Is there any well-known method for DRYing JSON

Consider this JSON response:
Name: ‘Saeed’,
Age: 31
}, {
Name: ‘Maysam’,
Age: 32
}, {
Name: ‘Mehdi’,
Age: 27

This works fine for small amount of data, but when you want to serve larger amounts of data (say many thousand records for example), it seems logical to prevent those repetitions of property names in the response JSON somehow.
I Googled the concept (DRYing JSON) and to my surprise, I didn’t find any relevant result. One way of course is to compress JSON using a simple home-made algorithm and decompress it on the client-side before consuming it:
[[‘Name’, ‘Age’],
[‘Saeed’, 31],
[‘Maysam’, 32],
[‘Mehdi’, 27]]

However, a best practice would be better than each developer trying to reinvent the wheel. Have you guys seen a well-known widely-accepted solution for this?


Solution 1:

One solution is known as hpack algorithm

Solution 2:

First off, JSON is not meant to be the most compact way of representing data. It’s meant to be parseable directly into a javascript data structure designed for immediate consumption without further parsing. If you want to optimize for size, then you probably don’t want self describing JSON and you need to allow your code to make a bunch of assumptions about how to handle the data and put it to use and do some manual parsing on the receiving end. It’s those assumptions and extra coding work that can save you space.

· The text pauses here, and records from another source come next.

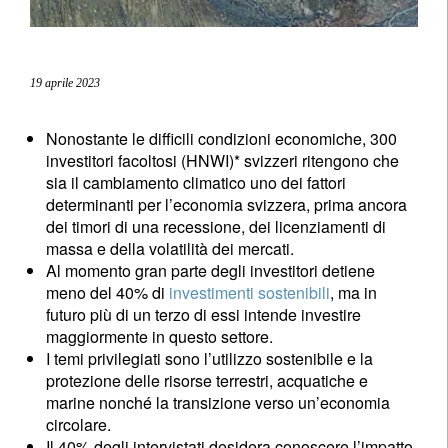
19 aprile 2023
Nonostante le difficili condizioni economiche, 300
investitori facoltosi (HNWI)* svizzeri ritengono che
sia il cambiamento climatico uno dei fattori
determinanti per l’economia svizzera, prima ancora
dei timori di una recessione, dei licenziamenti di
massa e della volatilità dei mercati.
Al momento gran parte degli investitori detiene
meno del 40% di
investimenti sostenibili
, ma in
futuro più di un terzo di essi intende investire
maggiormente in questo settore.
I temi privilegiati sono l’utilizzo sostenibile e la
protezione delle risorse terrestri, acquatiche e
marine nonché la transizione verso un’economia
circolare.
Il 40% degli intervistati desidera conoscere l’impatto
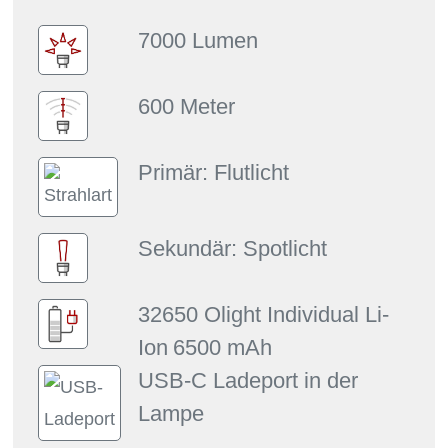
7000 Lumen
600 Meter
Primär: Flutlicht
Sekundär: Spotlicht
32650 Olight Individual Li-
Ion
6500 mAh
USB-C Ladeport in der
Lampe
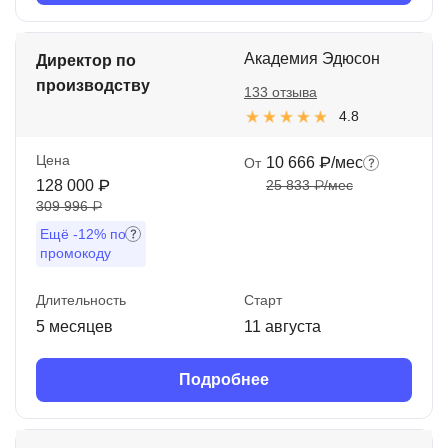
Академия Эдюсон
Директор по
производству
133 отзыва
4.8
Цена
10 666 ₽/мес
От
128 000 ₽
25 833 ₽/мес
309 996 ₽
Ещё
-12%
по
промокоду
Длительность
Старт
5 месяцев
11 августа
Подробнее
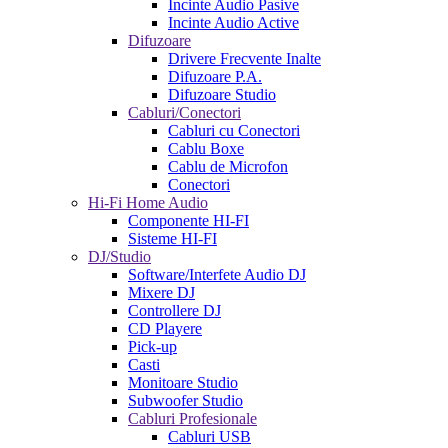
Incinte Audio Pasive
Incinte Audio Active
Difuzoare
Drivere Frecvente Inalte
Difuzoare P.A.
Difuzoare Studio
Cabluri/Conectori
Cabluri cu Conectori
Cablu Boxe
Cablu de Microfon
Conectori
Hi-Fi Home Audio
Componente HI-FI
Sisteme HI-FI
DJ/Studio
Software/Interfete Audio DJ
Mixere DJ
Controllere DJ
CD Playere
Pick-up
Casti
Monitoare Studio
Subwoofer Studio
Cabluri Profesionale
Cabluri USB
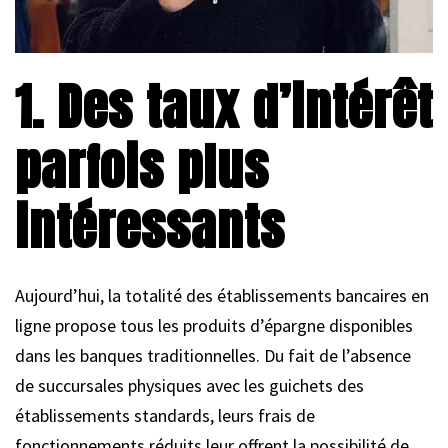
1. Des taux d’intérêt
parfois plus
intéressants
Aujourd’hui, la totalité des établissements bancaires en
ligne propose tous les produits d’épargne disponibles
dans les banques traditionnelles. Du fait de l’absence
de succursales physiques avec les guichets des
établissements standards, leurs frais de
fonctionnements réduits leur offrent la possibilité de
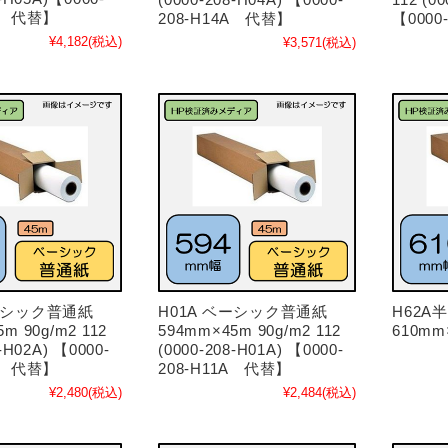
5A 代替】
208-H14A 代替】
【0000
¥4,182
(税込)
¥3,571
(税込)
ベーシック普通紙
H01A ベーシック普通紙
H62
m 90g/m2 112
594mm×45m 90g/m2 112
610mm×
-H02A) 【0000-
(0000-208-H01A) 【0000-
2A 代替】
208-H11A 代替】
¥2,480
(税込)
¥2,484
(税込)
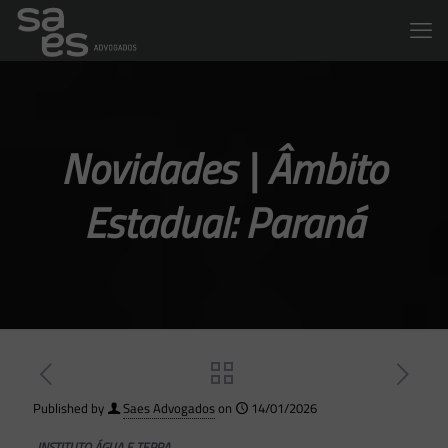
Novidades | Âmbito
Estadual: Paraná
Published by
Saes Advogados
on
14/01/2026
INSTITUTO ÁGUA E TERRA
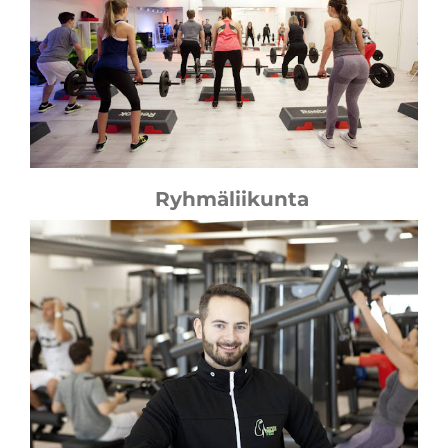
Ryhmäliikunta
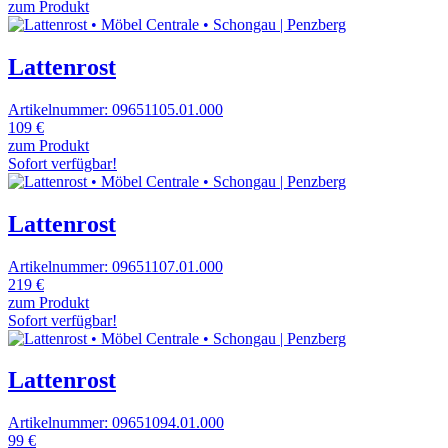
zum Produkt
Lattenrost
Artikelnummer: 09651105.01.000
109 €
zum Produkt
Sofort verfügbar!
Lattenrost
Artikelnummer: 09651107.01.000
219 €
zum Produkt
Sofort verfügbar!
Lattenrost
Artikelnummer: 09651094.01.000
99 €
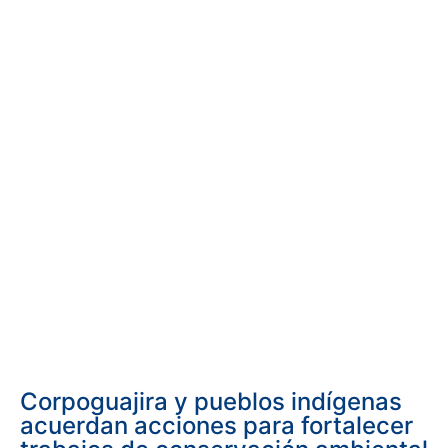
Corpoguajira y pueblos indígenas
acuerdan acciones para fortalecer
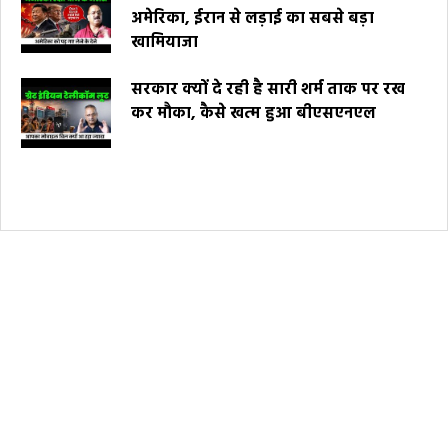
अमेरिका, ईरान से लड़ाई का सबसे बड़ा
खामियाजा
सरकार क्यों दे रही है सारी शर्म ताक पर रख
कर मौका, कैसे खत्म हुआ बीएसएनएल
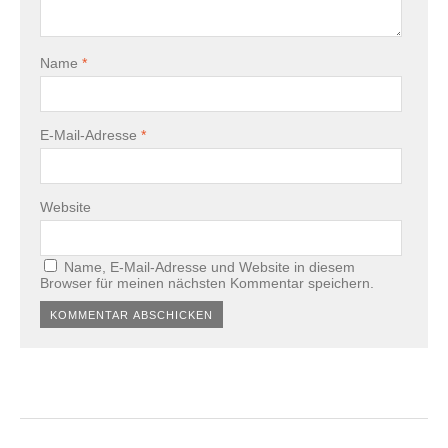
Name
*
E-Mail-Adresse
*
Website
Name, E-Mail-Adresse und Website in diesem
Browser für meinen nächsten Kommentar speichern.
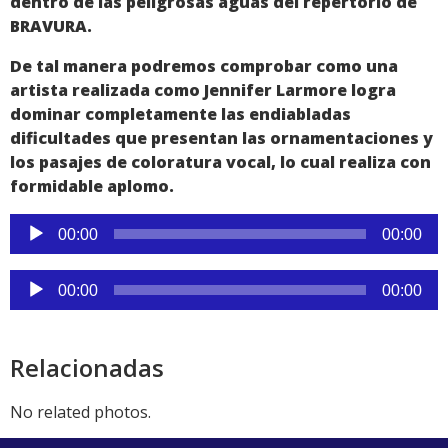
dentro de las peligrosas aguas del repertorio de
BRAVURA.
De tal manera podremos comprobar como una
artista realizada como Jennifer Larmore logra
dominar completamente las endiabladas
dificultades que presentan las ornamentaciones y
los pasajes de coloratura vocal, lo cual realiza con
formidable aplomo.
Reproductor
00:00
00:00
de
audio
Reproductor
00:00
00:00
de
audio
Relacionadas
No related photos.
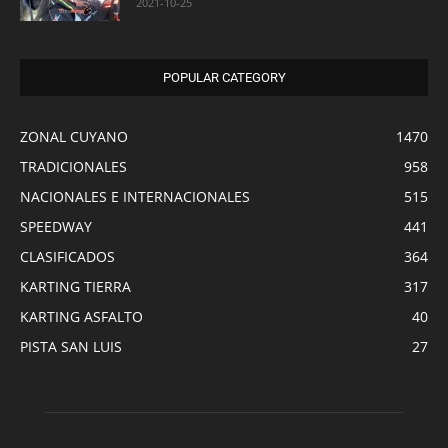
2021-10-25
POPULAR CATEGORY
ZONAL CUYANO
1470
TRADICIONALES
958
NACIONALES E INTERNACIONALES
515
SPEEDWAY
441
CLASIFICADOS
364
KARTING TIERRA
317
KARTING ASFALTO
40
PISTA SAN LUIS
27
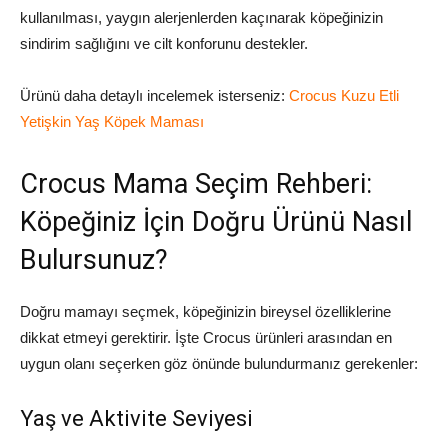
kullanılması, yaygın alerjenlerden kaçınarak köpeğinizin
sindirim sağlığını ve cilt konforunu destekler.
Ürünü daha detaylı incelemek isterseniz:
Crocus Kuzu Etli
Yetişkin Yaş Köpek Maması
Crocus Mama Seçim Rehberi:
Köpeğiniz İçin Doğru Ürünü Nasıl
Bulursunuz?
Doğru mamayı seçmek, köpeğinizin bireysel özelliklerine
dikkat etmeyi gerektirir. İşte Crocus ürünleri arasından en
uygun olanı seçerken göz önünde bulundurmanız gerekenler:
Yaş ve Aktivite Seviyesi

If the property names and format of the server response are already known to the code, you could just return the data as an array of alternating values:

['Saeed', 31, 'Maysam', 32, 'Mehdi', 27]

or if it’s safe to assume that names don’t include commas, you could even just return a comma delimited string that you could split into it’s pieces and stick into your own data structures:

"Saeed, 31, Maysam, 32, Mehdi, 27"

or if you still want it to be valid JSON, you can put that string in an array like this which is only slightly better than my first version where the items themselves are array elements:

["Saeed, 31, Maysam, 32, Mehdi, 27"]

These assumptions and compactness put more of the responsibility for parsing the data on your own javascript, but it is that removal of the self describing nature of the full JSON you started with that leads to its more compact nature.

Solution 3:

You might be able to use a CSV format instead of JSON, as you would only specify the property names once. However, this would require a rigid structure like in your example.

JSON isn’t really the kind of thing that lends itself to DRY, since it’s already quite well-packaged considering what you can do with it. Personally, I’ve used bare arrays for JSON data that gets stored in a file for later use, but for simple AJAX requests I just leave it as it is.

DRY usually refers to what you write yourself, so if your object is being generated dynamically you shouldn’t worry about it anyway.

Solution 4:

Use gzip-compression which is usually readily built into most web servers & clients?

It will still take some (extra) time & memory to generate & parse the JSON at each end, but it will not take that much time to send over the network, and will take minimal implementation effort on your behalf.

Might be worth a shot even if you pre-compress your source-data somehow.

Solution 5:

It’s actually not a problem for JSON that you’ve often got massive string or “property” duplication (nor is it for XML).

This is exactly what the duplicate string elimination component of the DEFLATE-algorithm addresses (used by GZip).

While most browser clients can accept GZip-compressed responses, traffic back to the server won’t be.

Does that warrant using “JSON compression” (i.e. hpack or some other scheme)?

  1. It’s unlikely to be much faster than implementing GZip-compression in Javascript (which is not impossible; on a reasonably fast machine you can compress 100 KB in 250 ms).

  2. It’s pretty difficult to safely process untrusted JSON input. You need to use stream-based parsing and decide on a maximum complexity threshold, or else your server might be in for a surprise. See for instance Armin Ronacher’s Start Writing More Classes:

    If your neat little web server is getting 10000 requests a second through gevent but is using json.loads then I can probably make it crawl to a halt by sending it 16MB of well crafted and nested JSON that hog away all your CPU.